Tournée vers l'extérieur, happée au beau milieu de ses démarches par des organisations tentaculaires, ou des alphabets, dont je ne peux point médire pour mieux pouvoir m'en étonner, assignée nuit et jour par téléphone, tenue de passer par toutes sortes de philtres politico-sociologiques, ce qu'on appelle la vie, la vie tout de suite, la bonne vie instinctive, popote et géniale, la vie, vous m'entendez bien ! ne s'accorde plus le temps de rêver, ne se contemple pas volontiers dans la glace, et refuse de se regarder vivre. Elle est à bout. Ceux de ma génération assistent avec une mélancolie, qu'il serait vain de vouloir céler, à la disparition des intimités, et même de l'intimité tout court. ; on dira que chaque génération à ses prérogatives et entend faire ses découvertes toute seule.

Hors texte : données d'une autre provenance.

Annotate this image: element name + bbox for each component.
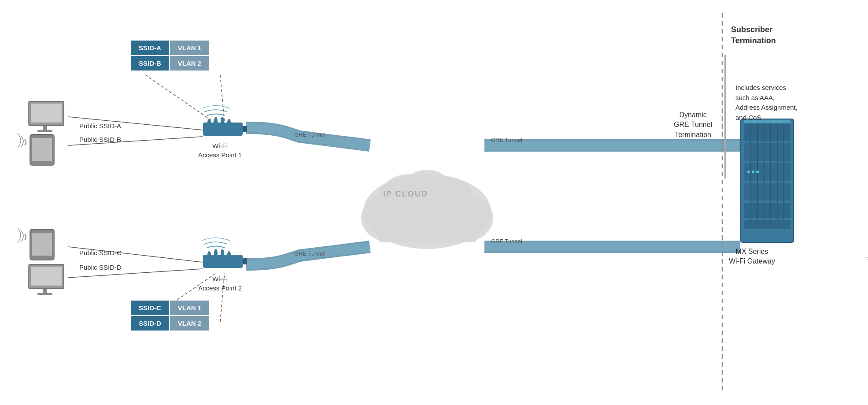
svg-point-29 <box>747 171 750 173</box>
mx-series-label: MX SeriesWi-Fi Gateway <box>729 247 775 267</box>
svg-rect-22 <box>744 123 790 141</box>
svg-rect-46 <box>43 126 47 130</box>
svg-point-31 <box>756 171 759 173</box>
ssid-d-label: SSID-D <box>130 316 170 331</box>
svg-point-40 <box>214 249 218 258</box>
svg-rect-45 <box>31 104 62 123</box>
ip-cloud-label: IP CLOUD <box>383 189 428 199</box>
svg-point-34 <box>214 117 218 126</box>
gre-tunnel-bottom-right-label: GRE Tunnel <box>491 238 522 245</box>
public-ssid-c-label: Public SSID-C <box>79 249 122 256</box>
svg-rect-26 <box>744 203 790 218</box>
svg-rect-14 <box>379 212 476 242</box>
svg-rect-44 <box>29 101 64 126</box>
gre-tunnel-top-left-label: GRE Tunnel <box>294 131 325 138</box>
svg-rect-52 <box>29 264 64 289</box>
svg-rect-53 <box>31 267 62 286</box>
svg-rect-32 <box>203 123 243 136</box>
svg-point-42 <box>227 251 231 258</box>
vlan2-top-label: VLAN 2 <box>170 56 210 71</box>
svg-point-33 <box>207 119 211 126</box>
svg-rect-27 <box>744 220 790 229</box>
vlan2-bottom-label: VLAN 2 <box>170 316 210 331</box>
ssid-row-c: SSID-C VLAN 1 <box>130 300 210 316</box>
ssid-b-label: SSID-B <box>130 56 170 71</box>
svg-rect-47 <box>37 130 52 132</box>
svg-point-36 <box>227 119 231 126</box>
subscriber-termination-label: SubscriberTermination <box>731 24 776 46</box>
gre-tunnel-top-right-label: GRE Tunnel <box>491 137 522 143</box>
svg-rect-51 <box>32 233 52 256</box>
vlan1-bottom-label: VLAN 1 <box>170 300 210 316</box>
wifi-ap2-label: Wi-FiAccess Point 2 <box>198 274 242 293</box>
wifi-ap1-label: Wi-FiAccess Point 1 <box>198 141 242 160</box>
vlan1-top-label: VLAN 1 <box>170 40 210 56</box>
dynamic-gre-label: DynamicGRE TunnelTermination <box>674 110 712 140</box>
ssid-table-bottom: SSID-C VLAN 1 SSID-D VLAN 2 <box>130 300 210 331</box>
svg-rect-55 <box>37 293 52 295</box>
svg-rect-38 <box>203 255 243 268</box>
ssid-row-a: SSID-A VLAN 1 <box>130 40 210 56</box>
svg-rect-25 <box>744 183 790 201</box>
svg-rect-49 <box>32 138 52 161</box>
svg-point-39 <box>207 251 211 258</box>
svg-point-41 <box>221 249 224 258</box>
ssid-row-b: SSID-B VLAN 2 <box>130 56 210 71</box>
ssid-a-label: SSID-A <box>130 40 170 56</box>
svg-point-8 <box>363 174 491 249</box>
svg-line-0 <box>145 75 216 123</box>
public-ssid-b-label: Public SSID-B <box>79 136 121 143</box>
svg-rect-24 <box>744 163 790 181</box>
vertical-bar-annotation <box>724 55 726 178</box>
ssid-table-top: SSID-A VLAN 1 SSID-B VLAN 2 <box>130 40 210 71</box>
svg-point-9 <box>361 194 423 242</box>
ssid-c-label: SSID-C <box>130 300 170 316</box>
svg-point-10 <box>432 194 493 242</box>
svg-rect-23 <box>744 143 790 161</box>
svg-rect-15 <box>741 119 794 242</box>
svg-point-35 <box>221 117 224 126</box>
gre-tunnel-bottom-left-label: GRE Tunnel <box>294 250 325 257</box>
svg-rect-54 <box>43 289 47 293</box>
svg-rect-37 <box>243 126 247 132</box>
svg-rect-48 <box>30 134 54 165</box>
includes-services-label: Includes servicessuch as AAA,Address Ass… <box>735 83 798 123</box>
svg-rect-43 <box>243 258 247 264</box>
svg-line-1 <box>220 75 225 123</box>
public-ssid-d-label: Public SSID-D <box>79 264 122 271</box>
svg-point-30 <box>752 171 754 173</box>
ssid-row-d: SSID-D VLAN 2 <box>130 316 210 331</box>
svg-rect-50 <box>30 229 54 260</box>
diagram-container: SSID-A VLAN 1 SSID-B VLAN 2 SSID-C VLAN … <box>0 0 868 405</box>
public-ssid-a-label: Public SSID-A <box>79 122 121 130</box>
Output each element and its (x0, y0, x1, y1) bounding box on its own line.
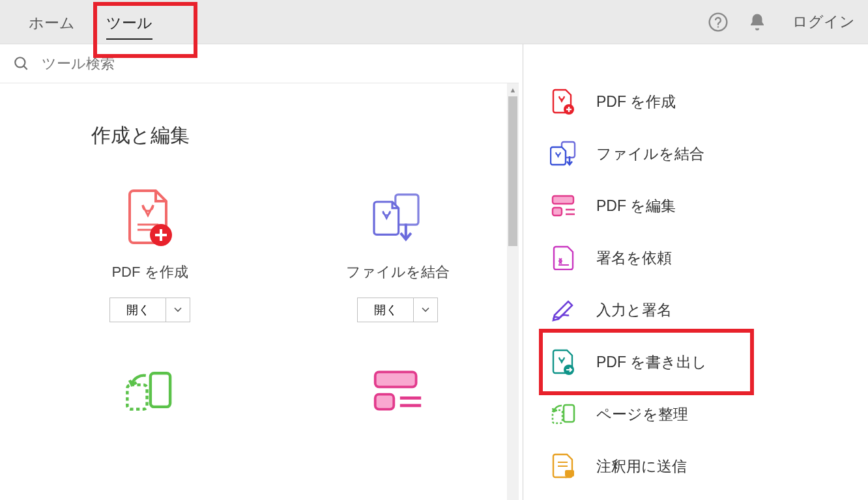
combine-files-icon (549, 139, 578, 168)
sidebar-item-label: PDF を書き出し (596, 352, 707, 372)
sidebar-item-label: PDF を作成 (596, 92, 676, 112)
scrollbar-up[interactable]: ▲ (507, 83, 519, 96)
export-pdf-icon (549, 348, 578, 376)
combine-files-icon (371, 188, 424, 247)
sidebar-item-label: 入力と署名 (596, 300, 672, 320)
section-title: 作成と編集 (91, 122, 493, 149)
search-input[interactable] (42, 55, 506, 72)
tab-home[interactable]: ホーム (13, 1, 91, 42)
sidebar-item-export[interactable]: PDF を書き出し (543, 336, 848, 388)
organize-icon (124, 361, 176, 420)
svg-rect-12 (375, 372, 416, 387)
sidebar-item-request-sign[interactable]: 署名を依頼 (543, 232, 848, 284)
help-icon[interactable] (706, 10, 730, 34)
sidebar-item-label: 署名を依頼 (596, 248, 672, 268)
svg-rect-11 (127, 385, 147, 409)
sidebar-item-organize[interactable]: ページを整理 (543, 388, 848, 440)
chevron-down-icon (174, 307, 182, 312)
tool-combine-dropdown[interactable] (414, 298, 437, 322)
bell-icon[interactable] (745, 10, 769, 34)
svg-rect-21 (553, 208, 562, 215)
svg-rect-13 (375, 395, 394, 410)
scrollbar-thumb[interactable] (508, 96, 517, 246)
tool-edit-partial[interactable] (313, 361, 482, 436)
organize-pages-icon (549, 400, 578, 428)
fill-sign-icon (549, 296, 578, 324)
svg-rect-10 (151, 373, 170, 407)
search-icon (13, 55, 30, 72)
send-for-comments-icon (549, 452, 578, 480)
sidebar-item-label: PDF を編集 (596, 196, 676, 216)
sidebar-item-fill-sign[interactable]: 入力と署名 (543, 284, 848, 336)
tab-tools[interactable]: ツール (91, 1, 168, 42)
sidebar-item-label: ページを整理 (596, 404, 688, 424)
edit-pdf-icon (549, 191, 578, 220)
svg-point-0 (710, 13, 727, 31)
tool-create-open[interactable]: 開く (110, 298, 166, 322)
left-pane: 作成と編集 (0, 44, 523, 500)
svg-point-1 (717, 26, 719, 27)
scrollbar[interactable]: ▲ (507, 83, 519, 500)
tool-create-dropdown[interactable] (166, 298, 190, 322)
sidebar-item-edit[interactable]: PDF を編集 (543, 180, 848, 232)
right-pane: PDF を作成 ファイルを結合 PDF を編集 署名を依頼 入力と署名 (523, 44, 868, 500)
chevron-down-icon (422, 307, 429, 312)
sidebar-item-label: ファイルを結合 (596, 144, 704, 164)
tool-combine-label: ファイルを結合 (346, 262, 450, 282)
sidebar-item-label: 注釈用に送信 (596, 456, 687, 477)
svg-line-3 (23, 66, 27, 69)
svg-rect-26 (564, 405, 574, 422)
tool-create-pdf[interactable]: PDF を作成 開く (65, 188, 235, 322)
login-button[interactable]: ログイン (792, 12, 855, 32)
request-signature-icon (549, 243, 578, 272)
tool-create-label: PDF を作成 (111, 262, 188, 282)
tool-organize-partial[interactable] (65, 361, 235, 436)
svg-point-2 (15, 57, 25, 67)
search-bar (0, 44, 519, 83)
create-pdf-icon (549, 87, 578, 116)
sidebar-item-combine[interactable]: ファイルを結合 (543, 128, 848, 180)
top-bar: ホーム ツール ログイン (0, 0, 868, 44)
svg-rect-30 (565, 470, 574, 477)
sidebar-item-create[interactable]: PDF を作成 (543, 76, 848, 128)
tool-combine-files[interactable]: ファイルを結合 開く (313, 188, 482, 322)
edit-icon (371, 361, 424, 420)
sidebar-item-send-comments[interactable]: 注釈用に送信 (543, 440, 848, 492)
tool-combine-open[interactable]: 開く (358, 298, 414, 322)
svg-rect-20 (553, 196, 573, 204)
create-pdf-icon (124, 188, 176, 247)
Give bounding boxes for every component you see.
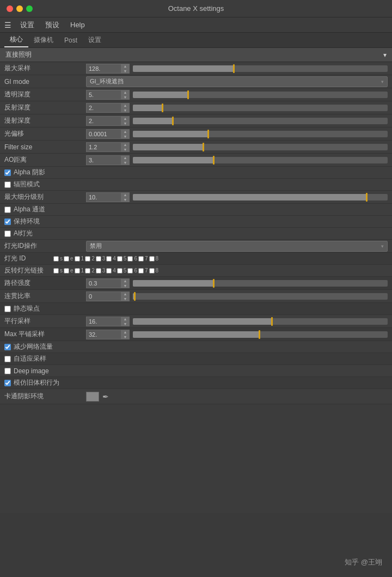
cb-reduce-traffic[interactable] [4, 344, 11, 350]
cb-inv-8[interactable] [149, 268, 155, 274]
lightid-5: 5 [117, 256, 127, 262]
tab-camera[interactable]: 摄像机 [28, 33, 59, 47]
cb-inv-s[interactable] [53, 268, 59, 274]
input-path-strength[interactable]: ▲ ▼ [86, 278, 130, 288]
cb-lid-6[interactable] [127, 256, 133, 262]
minimize-button[interactable] [16, 5, 23, 12]
cb-inv-7[interactable] [138, 268, 144, 274]
slider-trans-depth[interactable] [133, 92, 388, 98]
spin-up-parallel[interactable]: ▲ [121, 317, 130, 321]
spin-down-coherent[interactable]: ▼ [121, 296, 130, 301]
spin-down-tile[interactable]: ▼ [121, 335, 130, 339]
spin-down-trans[interactable]: ▼ [121, 95, 130, 100]
slider-reflect-depth[interactable] [133, 105, 388, 111]
cb-lid-2[interactable] [85, 256, 90, 262]
spin-down-parallel[interactable]: ▼ [121, 321, 130, 326]
light-id-op-dropdown[interactable]: 禁用 ▾ [86, 241, 388, 252]
slider-ao-dist[interactable] [133, 157, 388, 163]
spin-up-tile[interactable]: ▲ [121, 330, 130, 335]
section-header-direct-lighting[interactable]: 直接照明 ▾ [0, 48, 392, 62]
input-coherent-ratio[interactable]: ▲ ▼ [86, 291, 130, 301]
spin-up-epsilon[interactable]: ▲ [121, 129, 130, 134]
spin-down-subdiv[interactable]: ▼ [121, 197, 130, 202]
slider-max-subdiv[interactable] [133, 194, 388, 201]
cb-adaptive-sampling[interactable] [4, 356, 11, 362]
cb-lid-7[interactable] [138, 256, 144, 262]
cb-inv-e[interactable] [64, 268, 69, 274]
slider-max-tile-samples[interactable] [133, 331, 388, 338]
spin-down-diffuse[interactable]: ▼ [121, 121, 130, 126]
slider-thumb [233, 64, 235, 73]
input-parallel-samples[interactable]: ▲ ▼ [86, 317, 130, 326]
input-ray-epsilon[interactable]: ▲ ▼ [86, 129, 130, 139]
cb-ai-light[interactable] [4, 230, 11, 237]
spin-down-path[interactable]: ▼ [121, 283, 130, 288]
spin-up[interactable]: ▲ [121, 64, 130, 69]
hamburger-icon[interactable]: ☰ [4, 21, 11, 29]
cb-alpha-shadow[interactable] [4, 169, 11, 176]
tab-core[interactable]: 核心 [4, 33, 28, 47]
row-max-tile-samples: Max 平铺采样 ▲ ▼ [0, 328, 392, 341]
tab-settings[interactable]: 设置 [83, 33, 107, 47]
spin-down-ao[interactable]: ▼ [121, 160, 130, 165]
spin-up-filter[interactable]: ▲ [121, 142, 130, 147]
label-reflect-depth: 反射深度 [4, 103, 86, 112]
cb-lid-s[interactable] [53, 256, 59, 262]
input-max-samples[interactable]: ▲ ▼ [86, 64, 130, 74]
input-diffuse-depth[interactable]: ▲ ▼ [86, 116, 130, 126]
slider-ray-epsilon[interactable] [133, 131, 388, 137]
cb-lid-1[interactable] [75, 256, 80, 262]
eyedropper-icon[interactable]: ✒ [102, 392, 109, 401]
cb-inv-4[interactable] [106, 268, 112, 274]
slider-filter-size[interactable] [133, 144, 388, 150]
maximize-button[interactable] [26, 5, 33, 12]
spin-down-reflect[interactable]: ▼ [121, 108, 130, 113]
spin-up-coherent[interactable]: ▲ [121, 291, 130, 296]
spin-up-subdiv[interactable]: ▲ [121, 192, 130, 197]
input-ao-dist[interactable]: ▲ ▼ [86, 155, 130, 165]
slider-coherent-ratio[interactable] [133, 293, 388, 300]
cb-deep-image[interactable] [4, 368, 11, 374]
spin-down[interactable]: ▼ [121, 69, 130, 74]
cb-inv-6[interactable] [127, 268, 133, 274]
spin-up-diffuse[interactable]: ▲ [121, 116, 130, 121]
input-reflect-depth[interactable]: ▲ ▼ [86, 103, 130, 113]
slider-path-strength[interactable] [133, 280, 388, 287]
spin-up-ao[interactable]: ▲ [121, 155, 130, 160]
cb-old-vol-behavior[interactable] [4, 380, 11, 386]
menu-settings[interactable]: 设置 [16, 19, 39, 31]
cb-inv-1[interactable] [75, 268, 80, 274]
spin-down-epsilon[interactable]: ▼ [121, 134, 130, 139]
input-filter-size[interactable]: ▲ ▼ [86, 142, 130, 152]
spin-up-trans[interactable]: ▲ [121, 90, 130, 95]
cb-keep-env[interactable] [4, 218, 11, 225]
cb-static-noise[interactable] [4, 306, 11, 312]
close-button[interactable] [7, 5, 13, 12]
spin-up-path[interactable]: ▲ [121, 278, 130, 283]
cb-inv-3[interactable] [96, 268, 101, 274]
cb-lid-e[interactable] [64, 256, 69, 262]
input-max-tile-samples[interactable]: ▲ ▼ [86, 330, 130, 339]
slider-diffuse-depth[interactable] [133, 118, 388, 124]
cb-inv-2[interactable] [85, 268, 90, 274]
cb-irrad-mode[interactable] [4, 181, 11, 188]
spin-up-reflect[interactable]: ▲ [121, 103, 130, 108]
gi-mode-dropdown[interactable]: GI_环境遮挡 ▾ [86, 76, 388, 87]
tab-post[interactable]: Post [59, 34, 83, 46]
row-diffuse-depth: 漫射深度 ▲ ▼ [0, 114, 392, 127]
shadow-env-swatch[interactable] [86, 392, 99, 402]
cb-lid-4[interactable] [106, 256, 112, 262]
cb-lid-3[interactable] [96, 256, 101, 262]
input-max-subdiv[interactable]: ▲ ▼ [86, 192, 130, 202]
cb-alpha-channel[interactable] [4, 206, 11, 213]
cb-lid-5[interactable] [117, 256, 122, 262]
cb-lid-8[interactable] [149, 256, 155, 262]
input-trans-depth[interactable]: ▲ ▼ [86, 90, 130, 100]
slider-max-samples[interactable] [133, 65, 388, 72]
menu-presets[interactable]: 预设 [41, 19, 64, 31]
menu-help[interactable]: Help [66, 20, 89, 30]
spin-down-filter[interactable]: ▼ [121, 147, 130, 152]
row-max-subdiv: 最大细分级别 ▲ ▼ [0, 191, 392, 204]
cb-inv-5[interactable] [117, 268, 122, 274]
slider-parallel-samples[interactable] [133, 318, 388, 325]
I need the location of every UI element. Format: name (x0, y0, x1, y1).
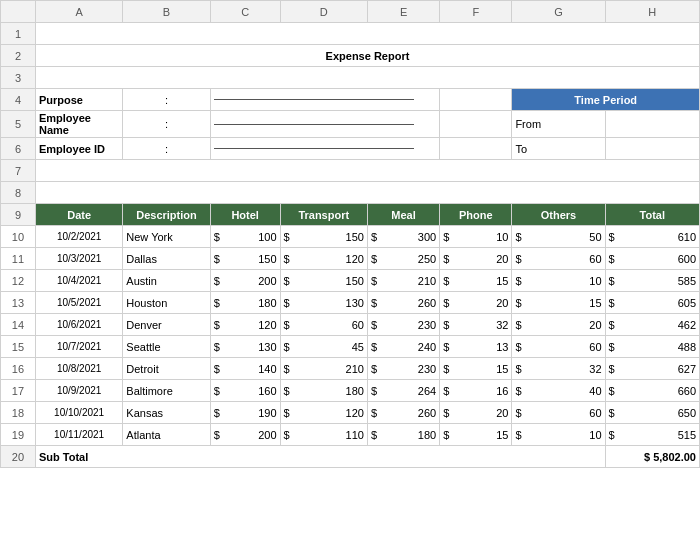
row-num-2: 2 (1, 45, 36, 67)
row-19: 19 10/11/2021 Atlanta $200 $110 $180 $15… (1, 424, 700, 446)
from-value[interactable] (605, 111, 699, 138)
phone-8: $20 (440, 402, 512, 424)
row-num-17: 17 (1, 380, 36, 402)
sheet-table: A B C D E F G H 1 2 Expense Report (0, 0, 700, 468)
phone-4: $32 (440, 314, 512, 336)
purpose-label: Purpose (35, 89, 122, 111)
meal-3: $260 (367, 292, 439, 314)
meal-1: $250 (367, 248, 439, 270)
others-8: $60 (512, 402, 605, 424)
total-4: $462 (605, 314, 699, 336)
col-header-f: F (440, 1, 512, 23)
from-label: From (512, 111, 605, 138)
row-14: 14 10/6/2021 Denver $120 $60 $230 $32 $2… (1, 314, 700, 336)
row-num-4: 4 (1, 89, 36, 111)
row1-content (35, 23, 699, 45)
subtotal-label: Sub Total (35, 446, 605, 468)
col-header-d: D (280, 1, 367, 23)
row-16: 16 10/8/2021 Detroit $140 $210 $230 $15 … (1, 358, 700, 380)
purpose-value[interactable] (210, 89, 439, 111)
row-num-12: 12 (1, 270, 36, 292)
date-8: 10/10/2021 (35, 402, 122, 424)
row-5: 5 Employee Name : From (1, 111, 700, 138)
hotel-8: $190 (210, 402, 280, 424)
row7-content (35, 160, 699, 182)
employee-name-underline[interactable] (214, 124, 414, 125)
row-num-14: 14 (1, 314, 36, 336)
phone-5: $13 (440, 336, 512, 358)
row-num-19: 19 (1, 424, 36, 446)
phone-6: $15 (440, 358, 512, 380)
purpose-colon: : (123, 89, 210, 111)
th-date: Date (35, 204, 122, 226)
row-num-20: 20 (1, 446, 36, 468)
transport-1: $120 (280, 248, 367, 270)
row-3: 3 (1, 67, 700, 89)
date-5: 10/7/2021 (35, 336, 122, 358)
row-11: 11 10/3/2021 Dallas $150 $120 $250 $20 $… (1, 248, 700, 270)
desc-9: Atlanta (123, 424, 210, 446)
total-7: $660 (605, 380, 699, 402)
th-total: Total (605, 204, 699, 226)
employee-id-underline[interactable] (214, 148, 414, 149)
date-2: 10/4/2021 (35, 270, 122, 292)
transport-8: $120 (280, 402, 367, 424)
desc-8: Kansas (123, 402, 210, 424)
others-0: $50 (512, 226, 605, 248)
th-transport: Transport (280, 204, 367, 226)
row8-content (35, 182, 699, 204)
row-num-3: 3 (1, 67, 36, 89)
hotel-2: $200 (210, 270, 280, 292)
row-num-15: 15 (1, 336, 36, 358)
row-num-6: 6 (1, 138, 36, 160)
transport-9: $110 (280, 424, 367, 446)
total-8: $650 (605, 402, 699, 424)
phone-2: $15 (440, 270, 512, 292)
others-3: $15 (512, 292, 605, 314)
employee-name-value[interactable] (210, 111, 439, 138)
row-num-5: 5 (1, 111, 36, 138)
row-9-header: 9 Date Description Hotel Transport Meal … (1, 204, 700, 226)
meal-5: $240 (367, 336, 439, 358)
purpose-underline[interactable] (214, 99, 414, 100)
row-15: 15 10/7/2021 Seattle $130 $45 $240 $13 $… (1, 336, 700, 358)
others-2: $10 (512, 270, 605, 292)
employee-id-value[interactable] (210, 138, 439, 160)
hotel-4: $120 (210, 314, 280, 336)
hotel-6: $140 (210, 358, 280, 380)
total-0: $610 (605, 226, 699, 248)
phone-3: $20 (440, 292, 512, 314)
desc-2: Austin (123, 270, 210, 292)
row-12: 12 10/4/2021 Austin $200 $150 $210 $15 $… (1, 270, 700, 292)
to-value[interactable] (605, 138, 699, 160)
row-num-8: 8 (1, 182, 36, 204)
row-18: 18 10/10/2021 Kansas $190 $120 $260 $20 … (1, 402, 700, 424)
th-meal: Meal (367, 204, 439, 226)
row4-gap (440, 89, 512, 111)
date-4: 10/6/2021 (35, 314, 122, 336)
subtotal-value: $ 5,802.00 (605, 446, 699, 468)
employee-name-colon: : (123, 111, 210, 138)
date-7: 10/9/2021 (35, 380, 122, 402)
total-6: $627 (605, 358, 699, 380)
desc-1: Dallas (123, 248, 210, 270)
meal-8: $260 (367, 402, 439, 424)
total-1: $600 (605, 248, 699, 270)
hotel-5: $130 (210, 336, 280, 358)
transport-6: $210 (280, 358, 367, 380)
others-7: $40 (512, 380, 605, 402)
row-num-11: 11 (1, 248, 36, 270)
others-9: $10 (512, 424, 605, 446)
date-0: 10/2/2021 (35, 226, 122, 248)
row-num-18: 18 (1, 402, 36, 424)
others-1: $60 (512, 248, 605, 270)
transport-3: $130 (280, 292, 367, 314)
desc-0: New York (123, 226, 210, 248)
row5-gap (440, 111, 512, 138)
phone-7: $16 (440, 380, 512, 402)
row-num-16: 16 (1, 358, 36, 380)
transport-7: $180 (280, 380, 367, 402)
hotel-9: $200 (210, 424, 280, 446)
others-5: $60 (512, 336, 605, 358)
transport-2: $150 (280, 270, 367, 292)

Bien sur Renan avait déjà noté la chose avec humour : Il faut bien que jeunesse de chaque génération se passe. Mais il avait de mon temps des filons et des politesses qui nous reliaient aux ainés, des lois cachés de bonheur ou de méditation qui n'étaient pas remise en question quand arrivait le moment de passer le flambeau à des coureurs plus frais.

Léon-Paul Fargue, Au temps de Paris, 1947.